Start of Block
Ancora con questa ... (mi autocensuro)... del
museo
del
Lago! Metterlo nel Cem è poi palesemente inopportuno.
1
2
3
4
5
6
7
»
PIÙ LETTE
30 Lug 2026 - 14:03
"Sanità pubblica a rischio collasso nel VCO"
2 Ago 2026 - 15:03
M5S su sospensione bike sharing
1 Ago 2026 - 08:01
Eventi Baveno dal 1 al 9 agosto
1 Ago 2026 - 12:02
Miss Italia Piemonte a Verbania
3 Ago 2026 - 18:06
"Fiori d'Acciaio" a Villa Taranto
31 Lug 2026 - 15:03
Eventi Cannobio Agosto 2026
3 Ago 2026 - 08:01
End of Block
Start of Block
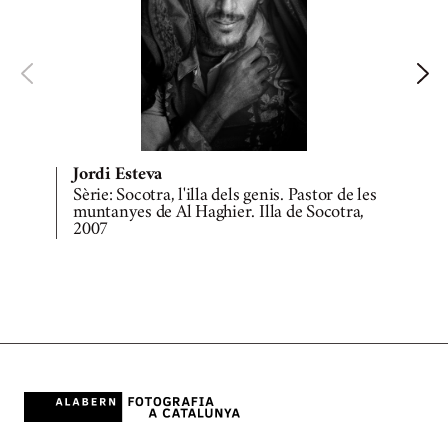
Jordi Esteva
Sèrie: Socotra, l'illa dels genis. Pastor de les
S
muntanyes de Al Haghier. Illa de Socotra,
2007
End of Block
Start of Block
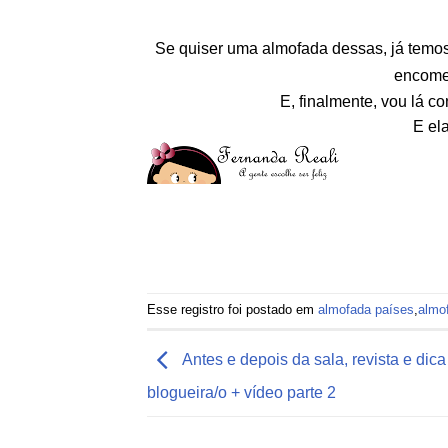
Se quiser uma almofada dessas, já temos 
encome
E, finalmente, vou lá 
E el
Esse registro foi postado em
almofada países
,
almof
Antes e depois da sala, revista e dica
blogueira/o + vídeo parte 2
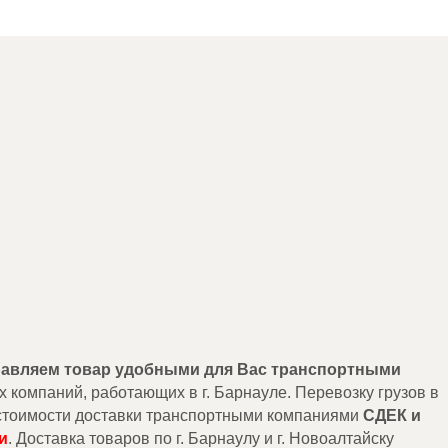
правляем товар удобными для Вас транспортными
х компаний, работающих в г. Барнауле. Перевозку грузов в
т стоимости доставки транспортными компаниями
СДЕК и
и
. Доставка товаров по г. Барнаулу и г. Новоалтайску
End of Block
_Action item:_ Check the records above and copy each line that has the string "Eventi".

_Task solution:_
Eventi Baveno dal 1 al 9 agosto
Eventi Cannobio Agosto 2026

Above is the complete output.